- Location: Bhushanchhara Union, Rangamati District, Chittagong Hill Tracts, Bangladesh
- Date: 31 May 1984
- Target: Bengali settlers
- Attack type: Massacre
- Deaths: 400
- Perpetrators: Shanti Bahini
- Motive: Ethnic violence during the Chittagong Hill Tracts conflict

= Bhushanchhara massacre =

Massacre of Bengali settlers

Bhushanchhara massacre was a massacre of Bengalis in Bhushanchhora union of Rangamati District of the Chittagong Hill Tracts. It was committed by the Shanti Bahini, the armed wing of the Parbatya Chattagram Jana Samhati Samiti on 31st of May, 1984.

== Background ==
On May 31 1984, the Bengalis living in Bhushanchhara union of Barkal Upazila of Rangamati were targeted.

According to claims made by locals and security sources, an armed group of 125 of Shanti Bahini personnel headed Moni Swapan Dewan alias Major Rajesh surrounded the entire village late at night. In just four hours from 4 am to 8 am, they killed 400 ethnic Bengalis, including women and children.

== Aftermath ==
No case of the incident was registered with the police.

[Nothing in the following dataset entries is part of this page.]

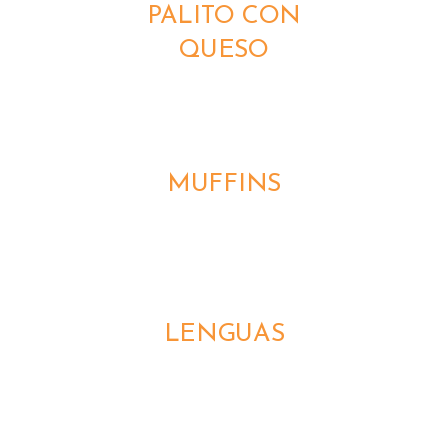
PALITO CON
QUESO
DETALLES
MUFFINS
DETALLES
LENGUAS
DETALLES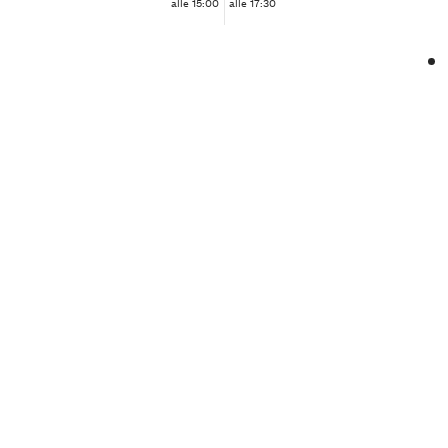
alle 15:00
alle 17:30
❮
❯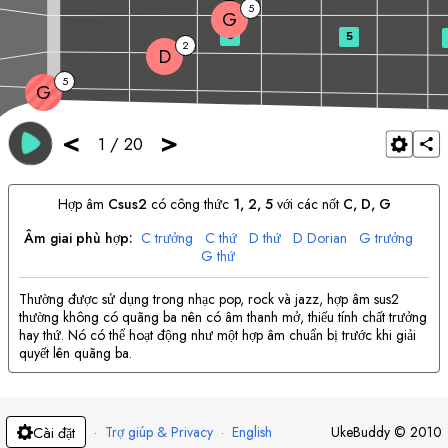
5
G
3
5
2
D
5
G
<
>
1
/
20
Hợp âm
C
sus2
có công thức
1, 2, 5
với các nốt
C
, 
D
, 
G
Âm giai phù hợp:
C
trưởng
C
thứ
D
thứ
D
Dorian
G
trưởng
G
thứ
Thường được sử dụng trong nhạc pop, rock và jazz, hợp âm sus2
thường không có quãng ba nên có âm thanh mở, thiếu tính chất trưởng
hay thứ. Nó có thể hoạt động như một hợp âm chuẩn bị trước khi giải
quyết lên quãng ba.
·
Trợ giúp & Privacy
·
English
UkeBuddy
©
2010
Cài đặt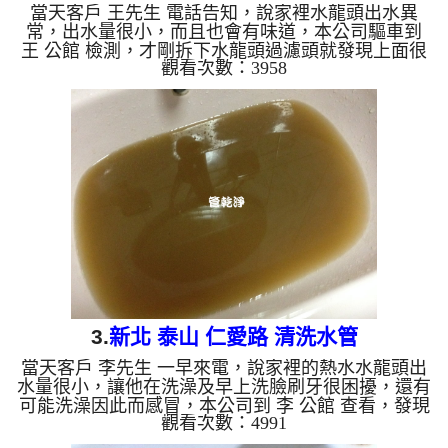
當天客戶 王先生 電話告知，說家裡水龍頭出水異
常，出水量很小，而且也會有味道，本公司驅車到
王 公館 檢測，才剛拆下水龍頭過濾頭就發現上面很
觀看次數：3958
多異物在上面，本公司架設 管路清洗機 ，開始 清洗
水管 ，黃水及異物從水龍頭流出，而且還帶有小石
頭一直狂噴，如下圖及影片，客戶 王先生 看到都嚇
了一跳，水管宛如聚寶盆般的， 水管清洗 約兩個小
時後，出水不會再有髒東西掉出來了，王先生 可安
心用水了。 清洗水管, 水管清洗, 洗水管, 熱水管堵塞,
熱水忽冷忽熱 ...
3.
新北 泰山 仁愛路 清洗水管
當天客戶 李先生 一早來電，說家裡的熱水水龍頭出
水量很小，讓他在洗澡及早上洗臉刷牙很困擾，還有
可能洗澡因此而感冒，本公司到 李 公館 查看，發現
觀看次數：4991
管路中很多鐵鏽及爛泥，本公司架設 管路清洗機 ，
開始 清洗水管 ，黃水從水龍頭流出，而且還帶有一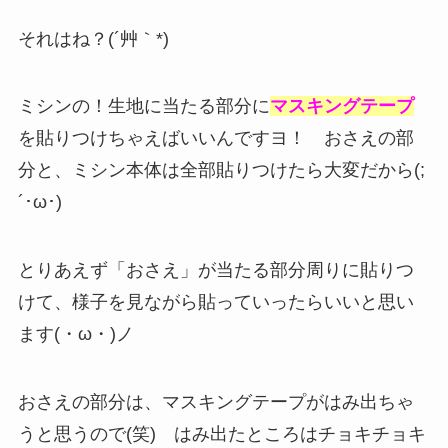
それはね？(´艸｀*)
ミシンの！生地に当たる部分に
マスキングテープ
を貼りつけちゃえばいいんですヨ！ おさえの部
分と、ミシン本体は全部貼りつけたら大変だから(;
´･ω･)
とりあえず「おさえ」が当たる部分周りに貼りつ
けて、様子を見ながら貼っていったらいいと思い
ます(・ω・)ノ
おさえの部分は、マスキングテープがはみ出ちゃ
うと思うので(笑) はみ出たところはチョキチョキ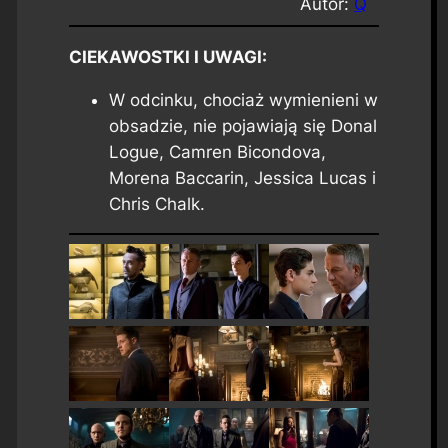
Autor:
Q
CIEKAWOSTKI I UWAGI:
W odcinku, chociaż wymienieni w
obsadzie, nie pojawiają się Donal
Logue, Camren Bicondova,
Morena Baccarin, Jessica Lucas i
Chris Chalk.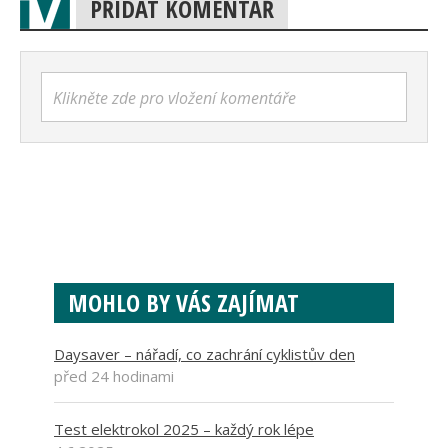
PŘIDAT KOMENTÁŘ
Klikněte zde pro vložení komentáře
MOHLO BY VÁS ZAJÍMAT
Daysaver – nářadí, co zachrání cyklistův den
před 24 hodinami
Test elektrokol 2025 – každý rok lépe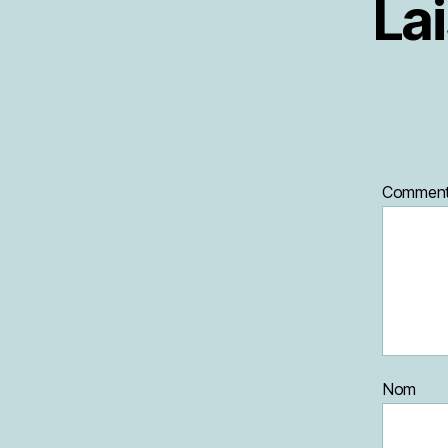
La
Comment
Nom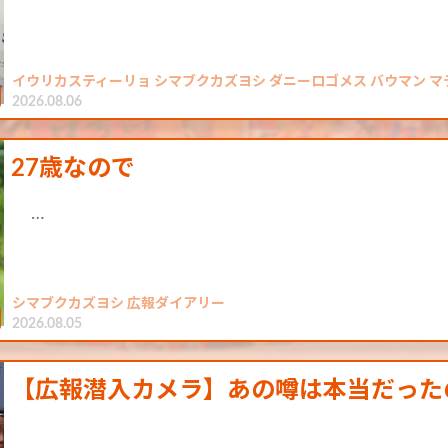
イウリカスティーリョ シマブクカズヨシ ダニーロゴメス バウマン マテ
2026.08.06
27歳なので
…
シマブクカズヨシ 広報ダイアリー
2026.08.05
【広報潜入カメラ】あの噂は本当だった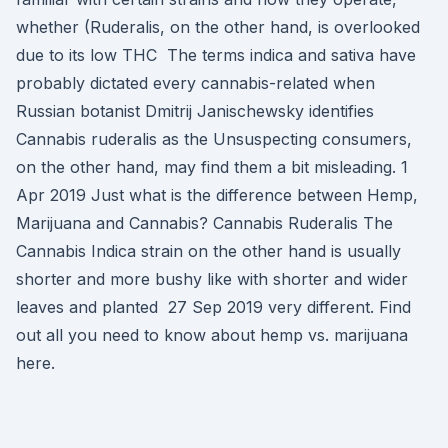
whether (Ruderalis, on the other hand, is overlooked
due to its low THC The terms indica and sativa have
probably dictated every cannabis-related when
Russian botanist Dmitrij Janischewsky identifies
Cannabis ruderalis as the Unsuspecting consumers,
on the other hand, may find them a bit misleading. 1
Apr 2019 Just what is the difference between Hemp,
Marijuana and Cannabis? Cannabis Ruderalis The
Cannabis Indica strain on the other hand is usually
shorter and more bushy like with shorter and wider
leaves and planted 27 Sep 2019 very different. Find
out all you need to know about hemp vs. marijuana
here.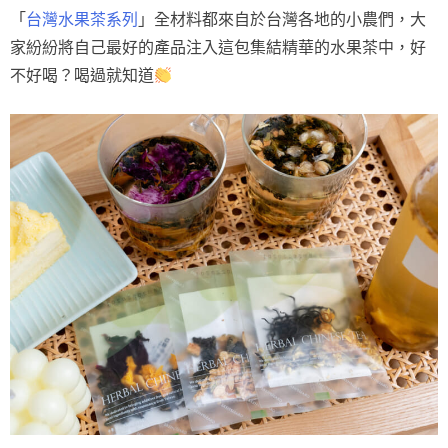
「
台灣水果茶系列
」全材料都來自於台灣各地的小農們，大
家紛紛將自己最好的產品注入這包集結精華的水果茶中，好
不好喝？喝過就知道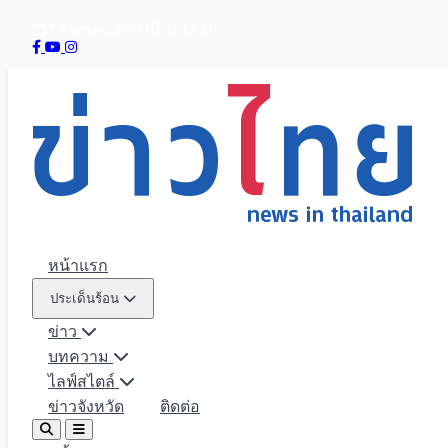
7 สิงหาคม 2569
21:13:22
หน้าแรก
ประเด็นร้อน
ข่าว
บทความ
ไลฟ์สไตล์
ข่าวจังหวัด
ติดต่อ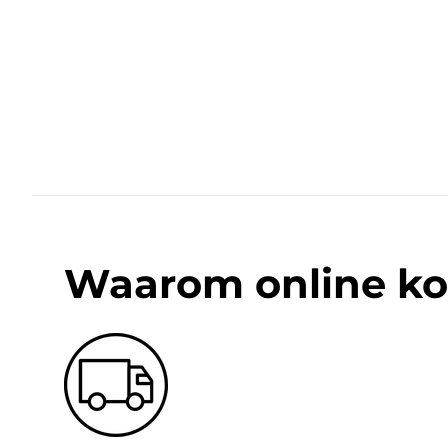
Waarom online ko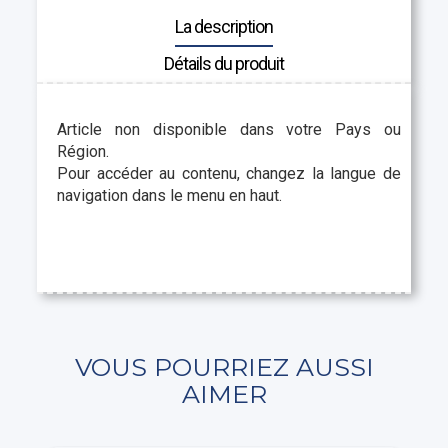
La description
Détails du produit
Article non disponible dans votre Pays ou
Région.
Pour accéder au contenu, changez la langue de
navigation dans le menu en haut.
VOUS POURRIEZ AUSSI
AIMER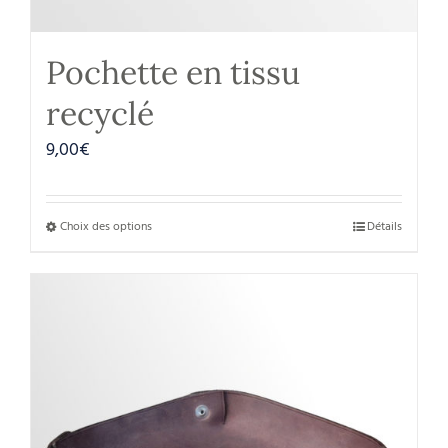
Pochette en tissu
recyclé
9,00
€
Choix des options
Détails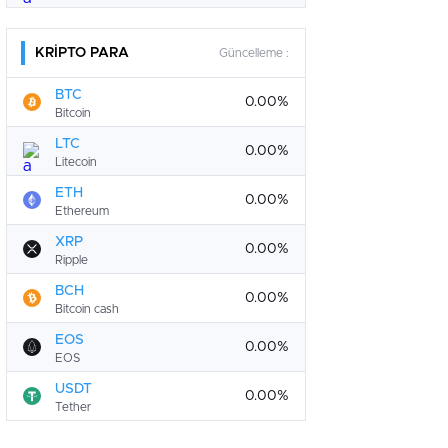
KRİPTO PARA
Güncelleme :
BTC
0.00%
Bitcoin
LTC
0.00%
Litecoin
ETH
0.00%
Ethereum
XRP
0.00%
Ripple
BCH
0.00%
Bitcoin cash
EOS
0.00%
EOS
USDT
0.00%
Tether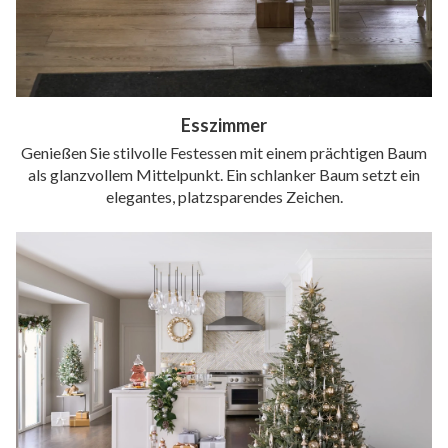
Esszimmer
Genießen Sie stilvolle Festessen mit einem prächtigen Baum
als glanzvollem Mittelpunkt. Ein schlanker Baum setzt ein
elegantes, platzsparendes Zeichen.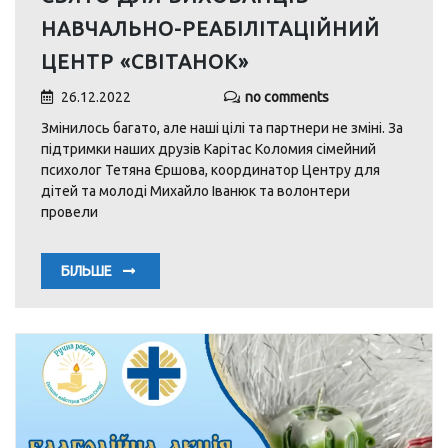
НАВЧАЛЬНО-РЕАБІЛІТАЦІЙНИЙ
ЦЕНТР «СВІТАНОК»
26.12.2022
no comments
Змінилось багато, але наші цілі та партнери не зміні. За
підтримки наших друзів Карітас Коломия сімейний
психолог Тетяна Єршова, координатор Центру для
дітей та молоді Михайло Іванюк та волонтери
провели
БІЛЬШЕ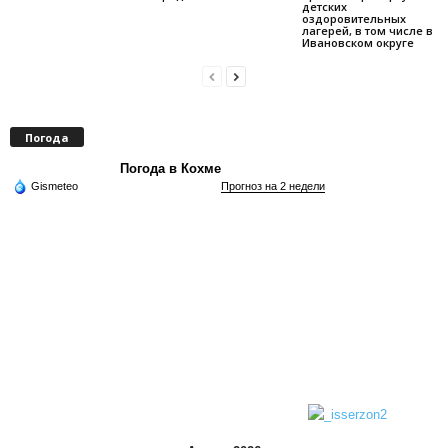
детских
оздоровительных
лагерей, в том числе в
Ивановском округе
Погода
Погода в Кохме
Gismeteo
Прогноз на 2 недели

Victims of the massacre allege that reports of the massacre were covered up, and no reports of the incident was published in local and foreign media.

Moni Swapan, the alleged chief perpetrator, later became a member of parliament and deputy minister for Chittagong Hill Tracts Affairs.

As of 2023, the killing has not gone to trial and victims were yet to be compensated.